Et les analystes consultés par l'AFP estiment que la chute des prix du pétrole risque de mettre l'économie à genoux. Selon Luis Arturo Barcenas du cabinet Ecoanalitica, dans un "scénario optimiste" le Venezuela perdrait entre 4,5 et 7,5 milliards de dollars en revenus cette année. D'autres experts avancent le chiffre de 9 milliards de dollars. "C'est difficile de se projeter, parce que le marché est très instable, mais l'impact va être très fort, sans aucun doute", affirme M. Barcenas.

Le Venezuela, déjà déclaré en défaut partiel sur le remboursement de sa dette par des agences de notation, va en outre avoir toutes les difficultés du monde à rembourser les créanciers qu'elle paie en pétrole, comme la Chine. "Tout d'abord, les revenus du Venezuela vont être bien moins élevés. Ensuite, le niveau des prix va affecter la dette remboursée en barils. Plus le prix baisse, plus le volume de barils à fournir augmente", explique M. Barcenas.

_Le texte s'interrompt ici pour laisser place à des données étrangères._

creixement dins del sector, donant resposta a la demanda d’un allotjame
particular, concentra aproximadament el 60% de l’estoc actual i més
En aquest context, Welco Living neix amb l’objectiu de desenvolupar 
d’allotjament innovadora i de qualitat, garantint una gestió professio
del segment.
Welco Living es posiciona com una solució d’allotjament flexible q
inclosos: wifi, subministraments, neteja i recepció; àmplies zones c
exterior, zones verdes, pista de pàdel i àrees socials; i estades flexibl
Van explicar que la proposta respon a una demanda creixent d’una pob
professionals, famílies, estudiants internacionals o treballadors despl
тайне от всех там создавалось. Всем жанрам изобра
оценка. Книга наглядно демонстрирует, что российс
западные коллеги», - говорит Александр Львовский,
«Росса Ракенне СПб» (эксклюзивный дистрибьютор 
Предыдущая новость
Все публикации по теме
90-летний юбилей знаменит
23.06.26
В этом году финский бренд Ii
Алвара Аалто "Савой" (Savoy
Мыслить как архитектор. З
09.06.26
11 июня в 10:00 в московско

D'où le risque que le Venezuela "se retrouve en défaut de paiement avec la Chine", souligne Jesus Casique, économiste chez Capital Market Finance. Le Fonds monétaire international (FMI) prévoit une chute du PIB vénézuélien de 10% en 2020, mais le krach pétrolier pourrait bien ajouter "quatre à cinq points" à ce chiffre, prévient-il.

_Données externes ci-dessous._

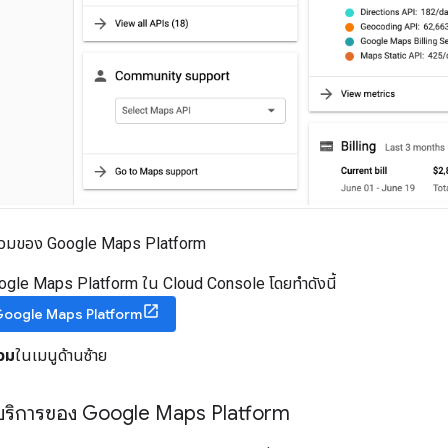
าพรวมของ Google Maps Platform
oogle Maps Platform ใน Cloud Console โดยทำดังนี้
า Google Maps Platform
วม
ในเมนูด้านซ้าย
ะบริการของ Google Maps Platform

Autre problème de taille : avec la fin des exportations vers les États-Unis, le Venezuela a dû trouver d'autres débouchés. Aujourd'hui, l'Inde est son principal client et achète 43% de sa production, contre 22% il y a deux ans encore. Or, avertit Luis Arturo Barcenas, "les compagnies indiennes comme Reliance vont arrêter d'acheter" du pétrole vénézuélien par peur d'être sanctionnées par les États-Unis, qui ont déjà mis une filiale du russe Rosneft à l'amende en février pour ses activités au Venezuela. "Reste à voir si le Venezuela aura la capacité de rediriger ses exportations" vers d'autres pays, dit l'économiste. Et si c'est le cas, "il devra très fortement réduire ses prix".